Fuchsia Shell Parser

Provides a basic parser for the shell grammar.

The parser is built on combinators, which means the parser is built out of other parsers.

A parser in the source appears as a function taking a single argument of type ParseResult and returning a value of type ParseResult. The argument is the result of parsing a prefix before the current parse. As an example, consider the grammar:

S <- A B

Assuming we had parser functions for A and B, named A() and B() respectively, we could implement S as follows:

ParseResult S(ParseResult prefix) {
  return B(A(prefix));
}

A ParseResult represents a position in the string. If parsing fails completely, the returned ParseResult is equal to ParseResult::kEnd, which tests false when used as a boolean. Generally, we hope that a failed parse will be recovered, so we will always get a valid parse from our grammar, but it may or may not contain error nodes where we had to recover a failure.

ParseResult contains three pieces of information: the “tail” of the parse, representing the un-parsed data remaining after the parse, error statistics, which includes the number of errors and the number of characters that were successfully parsed without error, and a stack, which contains the AST nodes we have produced.

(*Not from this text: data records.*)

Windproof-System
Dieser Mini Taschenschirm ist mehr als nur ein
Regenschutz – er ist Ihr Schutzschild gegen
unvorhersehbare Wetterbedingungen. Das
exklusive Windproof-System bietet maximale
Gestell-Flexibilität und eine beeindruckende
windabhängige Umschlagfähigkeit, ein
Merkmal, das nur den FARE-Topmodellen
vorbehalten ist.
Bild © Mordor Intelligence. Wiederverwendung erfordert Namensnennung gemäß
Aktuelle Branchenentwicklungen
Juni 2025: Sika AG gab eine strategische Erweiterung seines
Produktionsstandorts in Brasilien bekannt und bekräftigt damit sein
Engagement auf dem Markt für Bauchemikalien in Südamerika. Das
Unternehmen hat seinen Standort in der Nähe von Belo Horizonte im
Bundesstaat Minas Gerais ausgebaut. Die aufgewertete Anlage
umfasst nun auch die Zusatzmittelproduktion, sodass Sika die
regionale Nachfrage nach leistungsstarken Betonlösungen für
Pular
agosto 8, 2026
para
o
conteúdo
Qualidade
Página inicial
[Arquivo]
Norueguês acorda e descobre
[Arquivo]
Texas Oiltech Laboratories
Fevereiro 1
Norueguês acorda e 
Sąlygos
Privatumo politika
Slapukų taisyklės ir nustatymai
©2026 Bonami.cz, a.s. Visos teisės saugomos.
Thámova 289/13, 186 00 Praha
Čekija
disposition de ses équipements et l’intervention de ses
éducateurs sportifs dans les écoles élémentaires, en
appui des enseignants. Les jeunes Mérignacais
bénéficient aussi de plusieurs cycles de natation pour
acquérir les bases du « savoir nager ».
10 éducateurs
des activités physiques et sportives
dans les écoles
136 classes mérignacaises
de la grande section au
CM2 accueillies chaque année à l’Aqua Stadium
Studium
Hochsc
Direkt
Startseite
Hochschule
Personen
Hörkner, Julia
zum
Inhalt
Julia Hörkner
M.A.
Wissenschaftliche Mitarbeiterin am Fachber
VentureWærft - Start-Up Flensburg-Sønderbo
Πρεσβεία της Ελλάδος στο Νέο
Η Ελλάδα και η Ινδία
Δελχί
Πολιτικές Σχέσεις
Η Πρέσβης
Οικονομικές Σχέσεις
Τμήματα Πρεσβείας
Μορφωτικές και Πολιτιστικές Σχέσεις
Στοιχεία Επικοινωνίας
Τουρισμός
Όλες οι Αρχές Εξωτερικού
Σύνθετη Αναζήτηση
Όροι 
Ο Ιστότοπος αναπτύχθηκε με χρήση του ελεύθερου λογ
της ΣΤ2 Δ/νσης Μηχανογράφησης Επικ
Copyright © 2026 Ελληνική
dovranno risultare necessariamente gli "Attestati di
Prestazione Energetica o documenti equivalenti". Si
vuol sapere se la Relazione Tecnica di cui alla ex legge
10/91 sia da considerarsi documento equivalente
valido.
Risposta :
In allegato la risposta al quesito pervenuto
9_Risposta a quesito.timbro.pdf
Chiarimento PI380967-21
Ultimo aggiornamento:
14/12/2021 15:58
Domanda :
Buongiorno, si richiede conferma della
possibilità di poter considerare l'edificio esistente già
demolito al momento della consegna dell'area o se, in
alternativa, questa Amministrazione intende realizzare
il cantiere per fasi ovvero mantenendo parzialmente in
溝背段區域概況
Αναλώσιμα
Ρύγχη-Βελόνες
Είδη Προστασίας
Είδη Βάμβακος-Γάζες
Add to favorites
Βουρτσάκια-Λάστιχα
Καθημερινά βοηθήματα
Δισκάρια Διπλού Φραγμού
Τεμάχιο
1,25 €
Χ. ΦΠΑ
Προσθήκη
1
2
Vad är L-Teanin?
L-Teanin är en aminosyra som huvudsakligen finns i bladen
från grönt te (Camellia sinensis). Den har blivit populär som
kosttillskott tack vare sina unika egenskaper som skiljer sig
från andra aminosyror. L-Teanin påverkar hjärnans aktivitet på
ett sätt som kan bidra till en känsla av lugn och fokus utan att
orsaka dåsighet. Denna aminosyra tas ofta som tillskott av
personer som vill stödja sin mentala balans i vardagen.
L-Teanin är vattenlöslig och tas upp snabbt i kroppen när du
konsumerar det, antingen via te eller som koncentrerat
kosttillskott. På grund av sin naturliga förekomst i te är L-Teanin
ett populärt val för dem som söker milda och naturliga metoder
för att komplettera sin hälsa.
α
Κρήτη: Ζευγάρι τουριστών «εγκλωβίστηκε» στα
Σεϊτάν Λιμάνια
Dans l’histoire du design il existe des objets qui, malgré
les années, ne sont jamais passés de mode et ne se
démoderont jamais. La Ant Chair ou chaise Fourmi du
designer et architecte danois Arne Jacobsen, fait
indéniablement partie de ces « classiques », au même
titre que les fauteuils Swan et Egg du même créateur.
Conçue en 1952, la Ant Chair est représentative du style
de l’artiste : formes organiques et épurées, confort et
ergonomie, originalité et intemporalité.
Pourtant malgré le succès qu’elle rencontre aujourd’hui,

To understand the stack, consider our A B example above. After successfully parsing S, the stack might contain two nodes:

Node::A("A") Node::B("B")

The ParseResult's node accessor would yield Node::B, as it yields the top of the stack. We can call Reduce() on a ParseResult to collapse the stack into a single node, so if we called Reduce<Node::S>() on our result, we would end up with one node on the stack:

Node::S(children = { Node::A Node::B })

Reduce() will consume the entire stack by default. This is inconvenient for more complicated parsers. To make S safe, we would insert a “marker node” to indicate the point in the stack where Reduce() should stop consuming. Thus our implementation looks like this:

ParseResult S(ParseResult prefix) {
  return B(A(prefix.Mark())).Reduce<Node::S>();
}

This pattern is somewhat unwieldy, so we implement several combinator functions to produce it automatically. The NT (“NonTerminal”) combinator takes a parser as input and automatically places a Mark() before it and a Reduce() after it, while the Seq combinator runs two parsers in sequence.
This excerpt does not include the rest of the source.